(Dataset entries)
=== Begin Enclosure ===

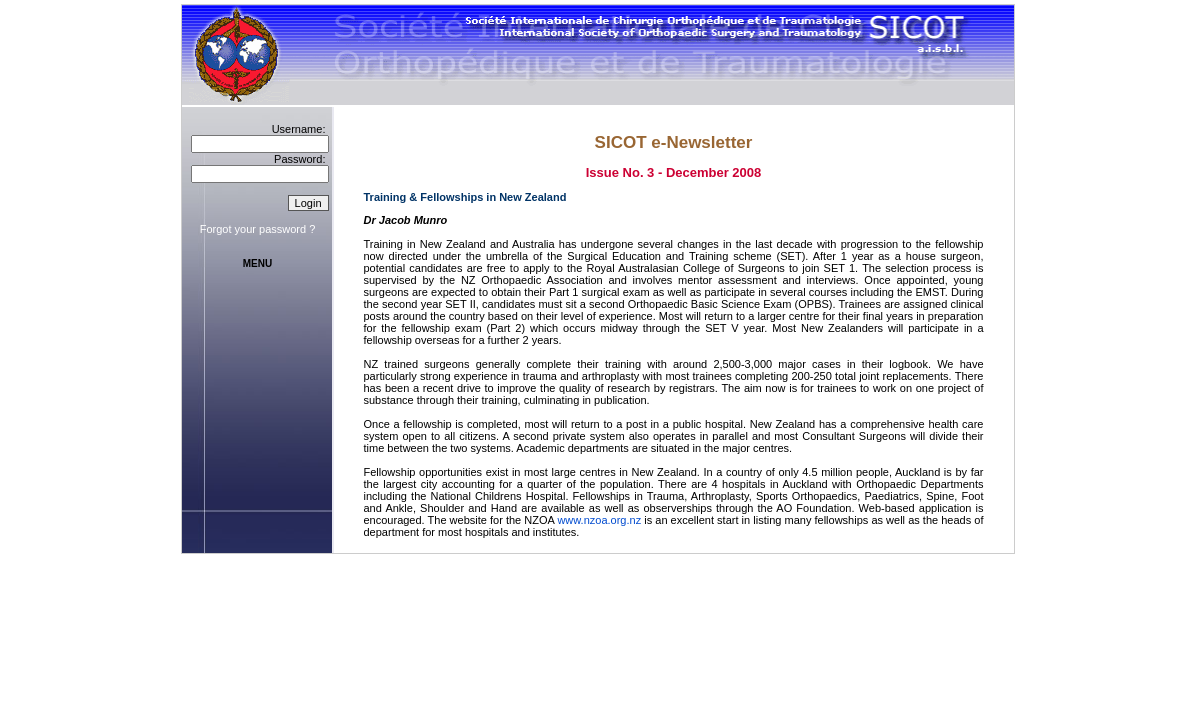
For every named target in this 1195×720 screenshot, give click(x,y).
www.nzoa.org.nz (599, 520)
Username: (299, 129)
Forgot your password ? (258, 229)
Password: (299, 159)
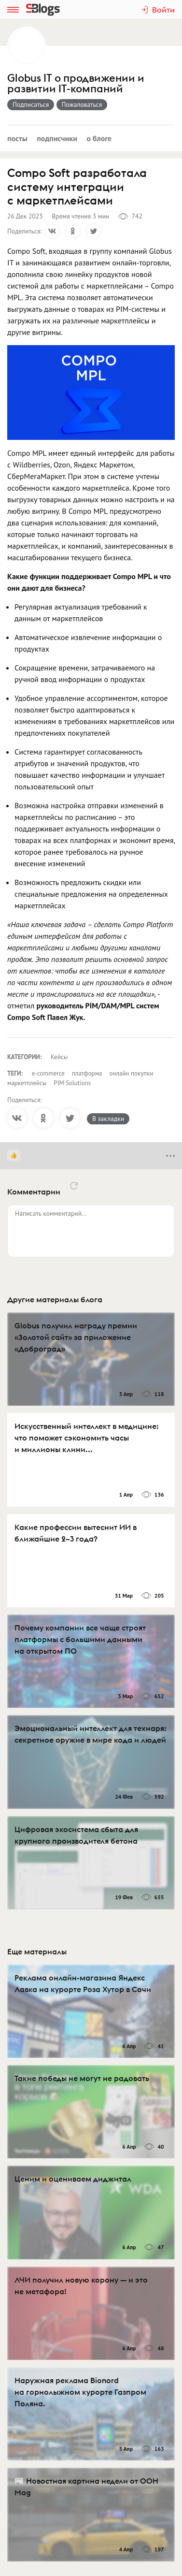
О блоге (99, 138)
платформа (87, 1073)
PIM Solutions (72, 1083)
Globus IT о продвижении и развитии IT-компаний (75, 84)
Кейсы (59, 1057)
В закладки (108, 1118)
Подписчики (57, 138)
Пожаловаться (82, 104)
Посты (17, 138)
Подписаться (31, 104)
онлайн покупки (131, 1073)
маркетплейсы (26, 1083)
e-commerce (48, 1073)
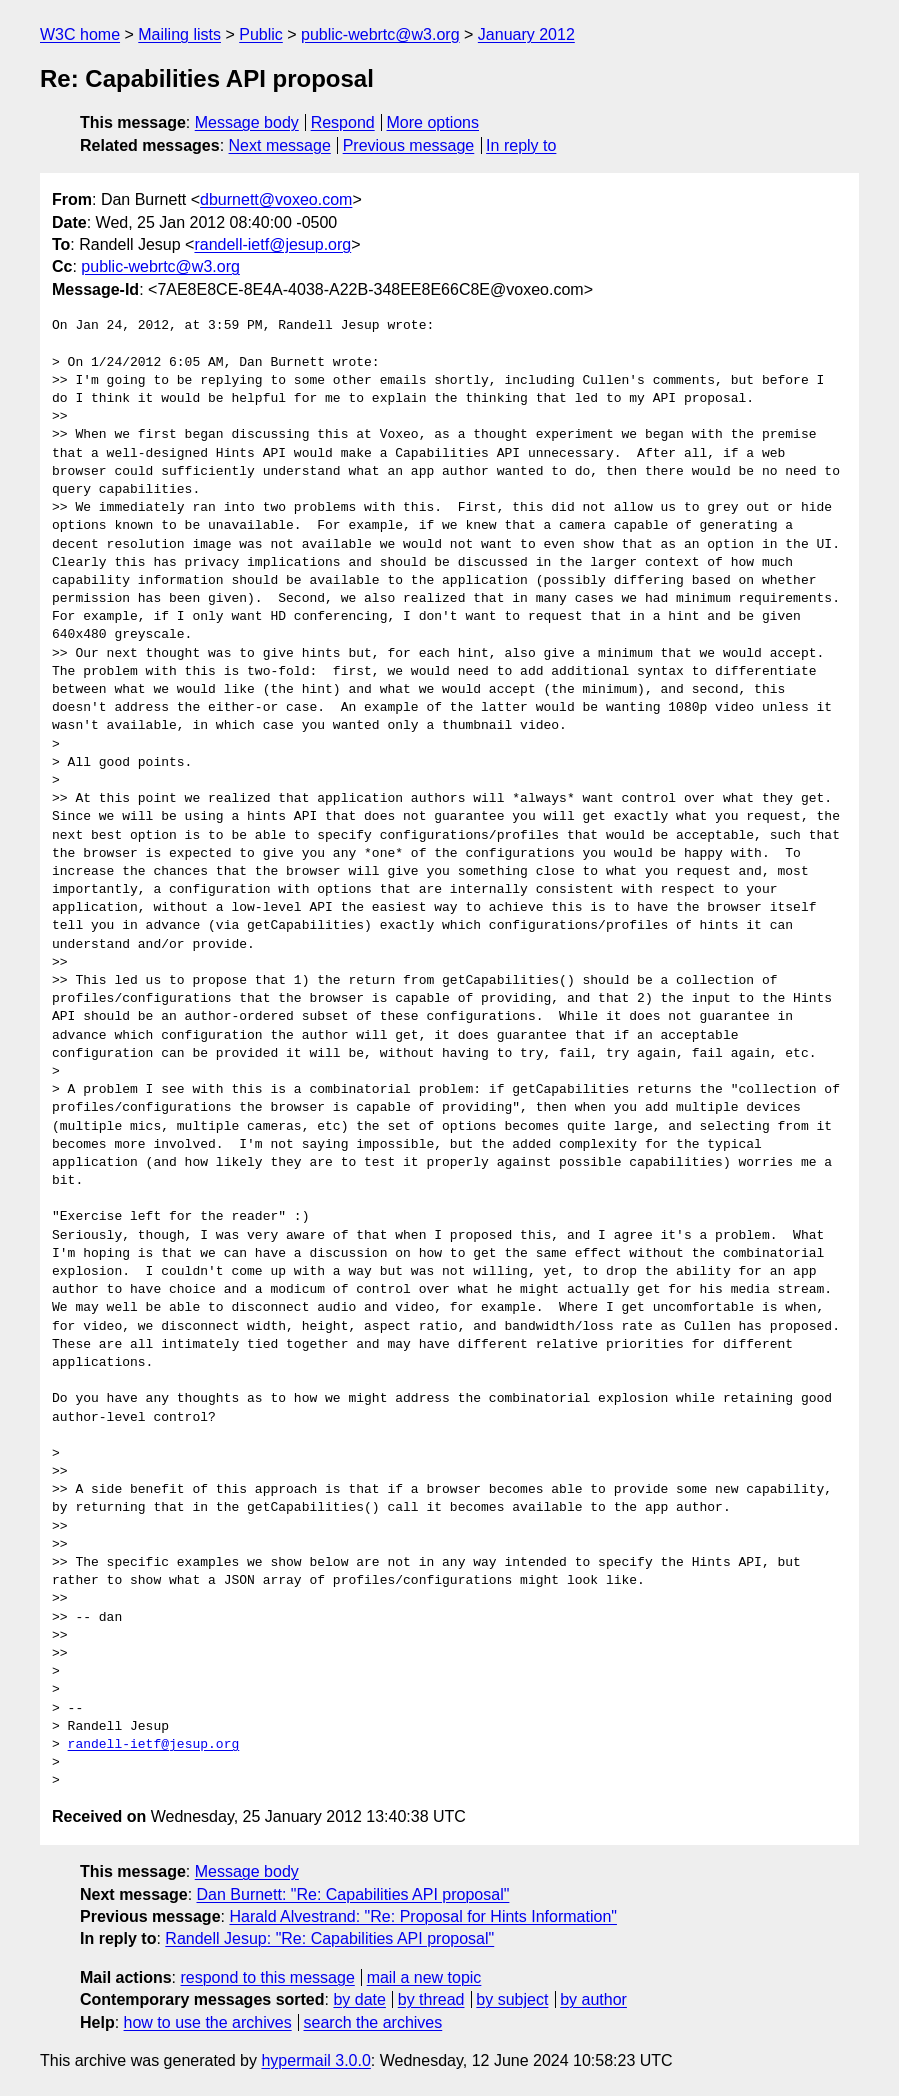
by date (359, 1999)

=== End Enclosure ===

TASK DESCRIPTION: Retype the entries above word for word, minus any images.

RESULT OF THIS TASK:
For every named target in this 1195×720 screenshot, give click(x,y).
www.nzoa.org.nz (599, 520)
Username: (299, 129)
Forgot your password ? (258, 229)
Password: (299, 159)
О блоге (99, 138)
платформа (87, 1073)
PIM Solutions (72, 1083)
Globus IT о продвижении и развитии IT-компаний (75, 84)
Кейсы (59, 1057)
В закладки (108, 1118)
Подписчики (57, 138)
Пожаловаться (82, 104)
Посты (17, 138)
Подписаться (31, 104)
онлайн покупки (131, 1073)
маркетплейсы (26, 1083)
e-commerce (48, 1073)
by date (359, 1999)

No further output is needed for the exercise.